Punctuating the horror, the island had its own morgue and lab for analyzing phlegm (“the sputum ward”). And then in 1904, the General Slocum, a boat chartered by members of a German-American community largely from the Lower East Side, caught fire off the island. More than 1,000 people died—a number only eclipsed almost a century later in the attacks on the Twin Towers.
The island experience isn’t all morbid dreariness. We also spent some time in the shade of the neo-Georgian Nurses’ Home, built in 1904. It’s in relatively decent shape, allowing you to visualize where these long-forgotten caregivers spent their downtime when not tending to so many sick.
Advances in antibiotics made such extreme isolation unnecessary and in 1946 the hospital turned into housing for returning soldiers studying under the GI Bill at New York’s colleges. The male dorm became the “Island Nursery School” for soldiers’ kids. After the state’s lease expired in 1951, the City regained control and the island again transformed, this time to a home for young drug addicts (marijuana was seen as particularly insidious). Pictures from the time show toughs facing away from the camera.

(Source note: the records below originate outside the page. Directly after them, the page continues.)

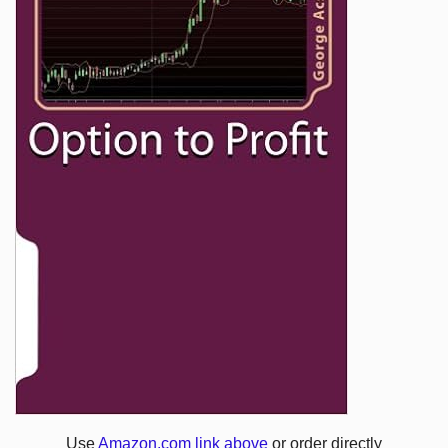
Use
Amazon.com link above
or order directly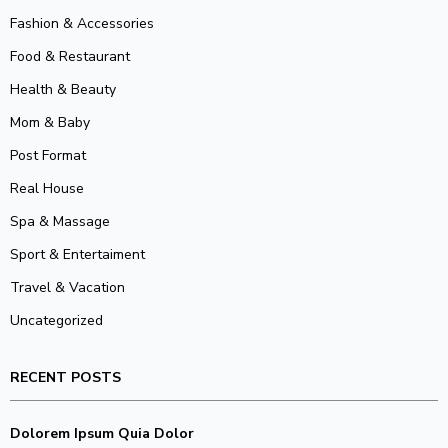
Fashion & Accessories
Food & Restaurant
Health & Beauty
Mom & Baby
Post Format
Real House
Spa & Massage
Sport & Entertaiment
Travel & Vacation
Uncategorized
RECENT POSTS
Dolorem Ipsum Quia Dolor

The limited drug treatment success didn’t merit the cost, and in 1963, the island began its long dormancy —with the City and State considering unpalatable options like the dump and jail. All the while, nature took over. As New York flirted with bankruptcy in the 1970s, officials even tried selling the island to the highest bidder.
Enter Bob Abrams.
“I said 'You have to be crazy—this is not a normal piece of land. This is an island!” the then-Bronx Borough President (and later New York Attorney General) told me. “‘How many islands do we have within a stone's throw - a few hundred feet - of New York City?'"
Abrams marshaled enough votes at the now defunct Board of Estimate to block the sale.
“My main goal was to preserve it—in public hands—not to have it sold at an auction,” said Abrams, 79, a partner at the law firm Stroock & Stroock & Lavan. “Who knows? An oil company could have come and bought that island and put pretty ugly storage tanks there." There was also talk of a casino.
Instead, since 2001, the Parks Department has control— but it’s wild parkland, not an open park. Officials say they’re open to discussions about “limited curated tours” but there are “considerable safety and monetary impediments to greater, more regular public access.”
It would likely cost millions of dollars to build a serviceable dock (getting out of the boat is tricky now), along with blazing a path, and ensuring at least a building or two doesn’t deteriorate further.
It would also require the City to focus funds on a remote corner when more accessible public parks need care. But if the City exercised some flexibility and ingenuity, including marshalling private donations, to preserve these relics of New York’s history of immigration, public health and nature, local school kids from the South Bronx would find in North Brother the parkland and waterfront access sorely missing from their communities. NBI is just off the water from what has been labeled the nation’s poorest Congressional district.
“It's a powerful story about this incredible resource which is not off the coast of TriBeCa—it’s off the coast of the South Bronx,” said Mark Levine, a Manhattan councilman who chairs the Parks committee and is leading the bid to expand access with guided tours.
Hopefully it happens soon.
And if there is a ribbon cutting, there are plenty of people meriting a mention beyond the usual present-day dignitaries.
I suggest a plaque acknowledging these:
The patients and medical professional whose now-anonymous existences on the island helped form today’s knowledge of preventing and treating communicable diseases.
And Bob Abrams for having the foresight and guts to ensure North Brother forever remains a public park.